◆ **AIM OF THE EXERCISE**
Retype word for word the stretch of entries below from the line that has "Brođanci pozivaju na" through the line that has "BÀI VIỂT MỚI NHẤT", and omit the pictures.
--- START ---
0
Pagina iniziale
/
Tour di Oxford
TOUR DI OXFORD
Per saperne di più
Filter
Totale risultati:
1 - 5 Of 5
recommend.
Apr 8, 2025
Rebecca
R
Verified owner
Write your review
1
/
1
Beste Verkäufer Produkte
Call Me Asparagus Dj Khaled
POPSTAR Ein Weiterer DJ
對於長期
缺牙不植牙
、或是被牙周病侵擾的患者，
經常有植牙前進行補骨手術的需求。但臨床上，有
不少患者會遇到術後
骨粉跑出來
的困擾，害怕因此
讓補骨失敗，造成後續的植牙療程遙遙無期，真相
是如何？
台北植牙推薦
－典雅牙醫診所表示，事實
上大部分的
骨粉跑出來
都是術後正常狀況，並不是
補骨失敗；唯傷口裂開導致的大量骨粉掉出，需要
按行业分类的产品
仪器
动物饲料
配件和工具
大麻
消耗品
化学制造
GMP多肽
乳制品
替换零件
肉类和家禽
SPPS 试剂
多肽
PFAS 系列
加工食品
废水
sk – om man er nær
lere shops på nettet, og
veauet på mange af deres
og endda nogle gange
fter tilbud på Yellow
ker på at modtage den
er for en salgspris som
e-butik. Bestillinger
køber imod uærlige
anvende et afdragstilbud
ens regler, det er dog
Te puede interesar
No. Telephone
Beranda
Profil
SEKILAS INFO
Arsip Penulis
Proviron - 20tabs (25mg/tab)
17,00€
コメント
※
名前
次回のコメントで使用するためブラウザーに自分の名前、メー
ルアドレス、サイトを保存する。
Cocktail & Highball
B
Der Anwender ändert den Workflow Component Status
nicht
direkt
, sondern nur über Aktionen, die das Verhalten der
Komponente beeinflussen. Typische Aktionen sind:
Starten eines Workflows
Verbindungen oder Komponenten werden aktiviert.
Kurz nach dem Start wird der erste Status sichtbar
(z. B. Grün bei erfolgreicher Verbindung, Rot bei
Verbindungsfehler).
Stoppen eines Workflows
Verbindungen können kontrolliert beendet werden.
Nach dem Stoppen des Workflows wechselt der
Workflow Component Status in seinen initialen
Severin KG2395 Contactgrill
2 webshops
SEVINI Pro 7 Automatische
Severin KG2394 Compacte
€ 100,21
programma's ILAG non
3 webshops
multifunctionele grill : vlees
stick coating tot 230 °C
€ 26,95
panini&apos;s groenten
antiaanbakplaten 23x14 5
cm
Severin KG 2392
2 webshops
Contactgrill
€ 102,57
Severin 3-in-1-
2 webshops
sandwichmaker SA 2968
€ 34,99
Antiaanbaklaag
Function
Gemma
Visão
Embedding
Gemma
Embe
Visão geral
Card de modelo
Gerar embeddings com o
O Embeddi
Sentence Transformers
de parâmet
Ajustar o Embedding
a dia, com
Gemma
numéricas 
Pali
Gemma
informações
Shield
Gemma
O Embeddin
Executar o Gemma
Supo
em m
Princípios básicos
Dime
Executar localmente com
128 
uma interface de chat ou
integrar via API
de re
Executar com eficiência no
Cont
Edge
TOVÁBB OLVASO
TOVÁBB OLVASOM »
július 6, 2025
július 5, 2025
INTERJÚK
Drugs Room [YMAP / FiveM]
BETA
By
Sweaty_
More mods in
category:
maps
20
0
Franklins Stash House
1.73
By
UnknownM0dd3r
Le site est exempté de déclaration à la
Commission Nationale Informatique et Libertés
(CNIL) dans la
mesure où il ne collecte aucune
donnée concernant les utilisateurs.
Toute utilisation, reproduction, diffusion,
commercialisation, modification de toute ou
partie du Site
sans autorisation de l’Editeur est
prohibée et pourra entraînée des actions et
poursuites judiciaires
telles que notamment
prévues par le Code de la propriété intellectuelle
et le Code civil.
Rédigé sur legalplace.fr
--- END ---
--- START ---
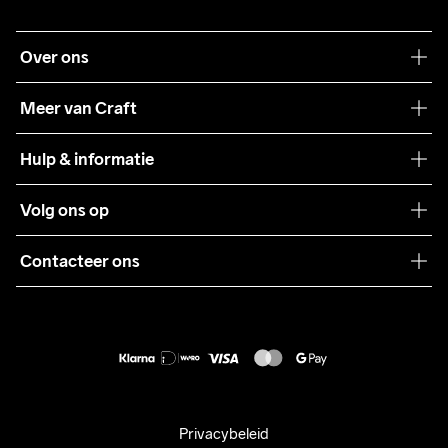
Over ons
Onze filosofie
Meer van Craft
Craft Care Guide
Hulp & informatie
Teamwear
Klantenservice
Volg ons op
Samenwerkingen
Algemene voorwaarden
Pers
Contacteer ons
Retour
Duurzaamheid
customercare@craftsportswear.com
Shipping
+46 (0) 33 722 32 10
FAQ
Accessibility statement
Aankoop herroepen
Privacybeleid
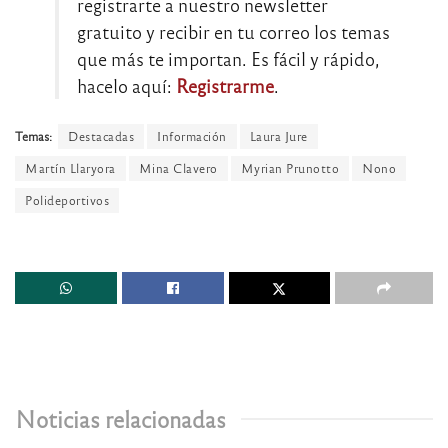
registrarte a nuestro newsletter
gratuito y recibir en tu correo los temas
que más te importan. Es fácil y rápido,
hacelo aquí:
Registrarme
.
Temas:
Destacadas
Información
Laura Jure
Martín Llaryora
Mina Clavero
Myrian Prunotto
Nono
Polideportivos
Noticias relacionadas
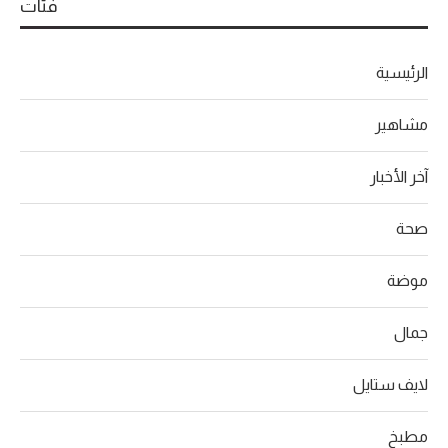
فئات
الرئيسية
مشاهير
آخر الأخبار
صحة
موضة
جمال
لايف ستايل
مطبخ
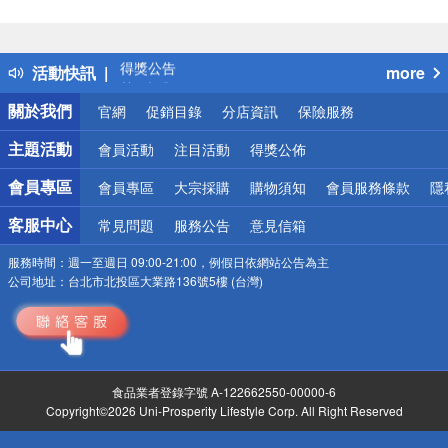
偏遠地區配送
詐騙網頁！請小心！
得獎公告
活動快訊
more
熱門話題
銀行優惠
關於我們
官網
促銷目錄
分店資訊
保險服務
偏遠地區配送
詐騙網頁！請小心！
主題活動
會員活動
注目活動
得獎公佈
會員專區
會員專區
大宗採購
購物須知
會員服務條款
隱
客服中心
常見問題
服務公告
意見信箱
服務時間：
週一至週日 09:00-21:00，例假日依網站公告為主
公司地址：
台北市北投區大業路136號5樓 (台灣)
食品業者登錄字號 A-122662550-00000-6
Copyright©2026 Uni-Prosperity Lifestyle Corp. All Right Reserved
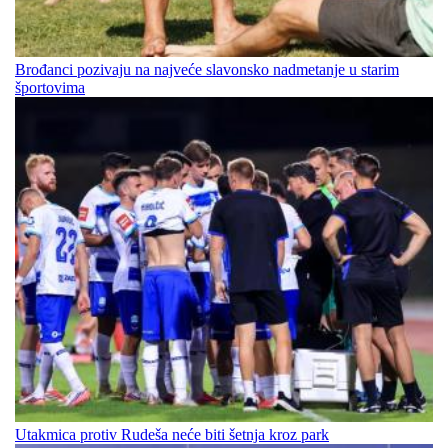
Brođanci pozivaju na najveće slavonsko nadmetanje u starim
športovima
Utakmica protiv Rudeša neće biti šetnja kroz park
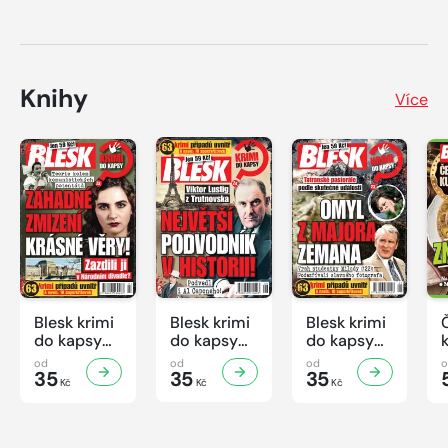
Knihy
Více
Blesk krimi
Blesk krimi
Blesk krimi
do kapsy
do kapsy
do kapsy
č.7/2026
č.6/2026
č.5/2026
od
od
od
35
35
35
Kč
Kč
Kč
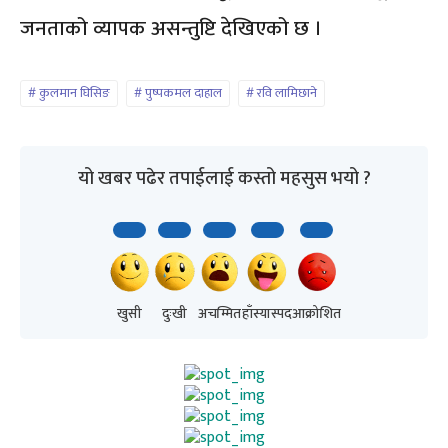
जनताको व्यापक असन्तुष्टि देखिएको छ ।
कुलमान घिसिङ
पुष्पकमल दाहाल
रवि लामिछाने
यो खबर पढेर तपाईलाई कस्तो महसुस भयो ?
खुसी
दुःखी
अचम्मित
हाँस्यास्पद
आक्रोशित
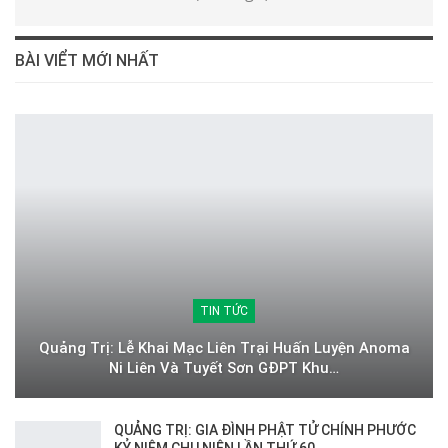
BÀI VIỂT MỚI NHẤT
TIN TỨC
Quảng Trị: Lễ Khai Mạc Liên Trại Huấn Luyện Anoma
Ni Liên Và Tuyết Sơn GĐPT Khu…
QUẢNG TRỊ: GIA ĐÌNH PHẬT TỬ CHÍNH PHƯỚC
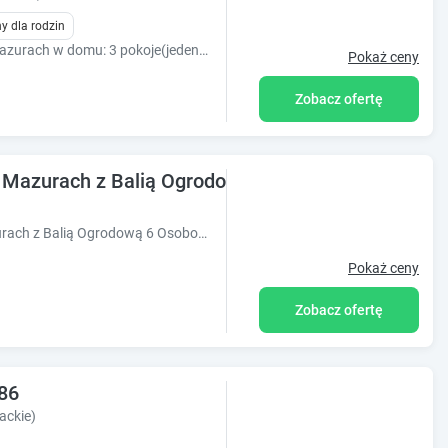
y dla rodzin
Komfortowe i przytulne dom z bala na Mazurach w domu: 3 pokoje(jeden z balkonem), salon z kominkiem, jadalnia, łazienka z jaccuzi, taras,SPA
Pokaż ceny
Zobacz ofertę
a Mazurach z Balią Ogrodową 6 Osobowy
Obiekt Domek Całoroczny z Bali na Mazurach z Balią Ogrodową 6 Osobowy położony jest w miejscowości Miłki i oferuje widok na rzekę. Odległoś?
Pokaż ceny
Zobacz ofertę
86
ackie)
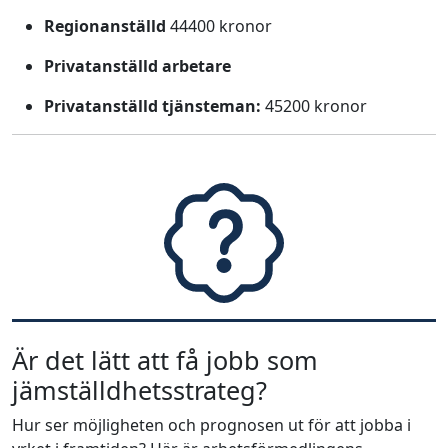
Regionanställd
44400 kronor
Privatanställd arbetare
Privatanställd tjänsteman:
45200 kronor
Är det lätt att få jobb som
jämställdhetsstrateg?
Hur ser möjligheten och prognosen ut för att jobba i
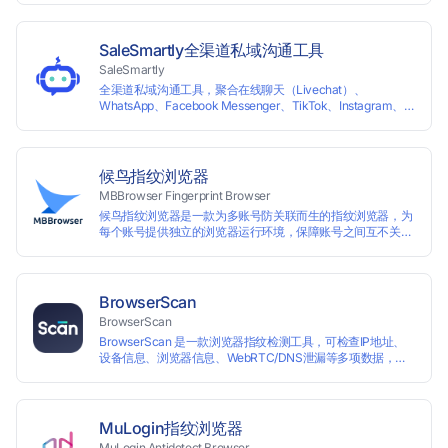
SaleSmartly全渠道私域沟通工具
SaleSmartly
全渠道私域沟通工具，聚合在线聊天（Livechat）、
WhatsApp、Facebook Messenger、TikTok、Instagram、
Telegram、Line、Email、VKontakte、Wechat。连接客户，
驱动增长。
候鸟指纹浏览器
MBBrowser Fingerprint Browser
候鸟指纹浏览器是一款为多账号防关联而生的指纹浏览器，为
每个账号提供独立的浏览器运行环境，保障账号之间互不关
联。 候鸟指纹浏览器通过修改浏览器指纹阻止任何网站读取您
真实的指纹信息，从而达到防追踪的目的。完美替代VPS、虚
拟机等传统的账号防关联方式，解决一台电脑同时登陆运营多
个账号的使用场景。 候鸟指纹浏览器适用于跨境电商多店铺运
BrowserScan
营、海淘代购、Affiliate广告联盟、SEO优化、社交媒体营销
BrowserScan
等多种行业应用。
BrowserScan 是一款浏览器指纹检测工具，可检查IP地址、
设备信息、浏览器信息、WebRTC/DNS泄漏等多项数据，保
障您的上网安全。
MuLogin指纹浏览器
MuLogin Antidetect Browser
--- END ---
◆ **RESPONSE FOR THIS EXERCISE**
Brođanci pozivaju na najveće slavonsko nadmetanje u starim
športovima
Utakmica protiv Rudeša neće biti šetnja kroz park
Knihy
Více
Blesk krimi
Blesk krimi
Blesk krimi
do kapsy
do kapsy
do kapsy
č.7/2026
č.6/2026
č.5/2026
od
od
od
35
35
35
Kč
Kč
Kč
जनताको व्यापक असन्तुष्टि देखिएको छ ।
कुलमान घिसिङ
पुष्पकमल दाहाल
रवि लामिछाने
यो खबर पढेर तपाईलाई कस्तो महसुस भयो ?
खुसी
दुःखी
अचम्मित
हाँस्यास्पद
आक्रोशित
BÀI VIỂT MỚI NHẤT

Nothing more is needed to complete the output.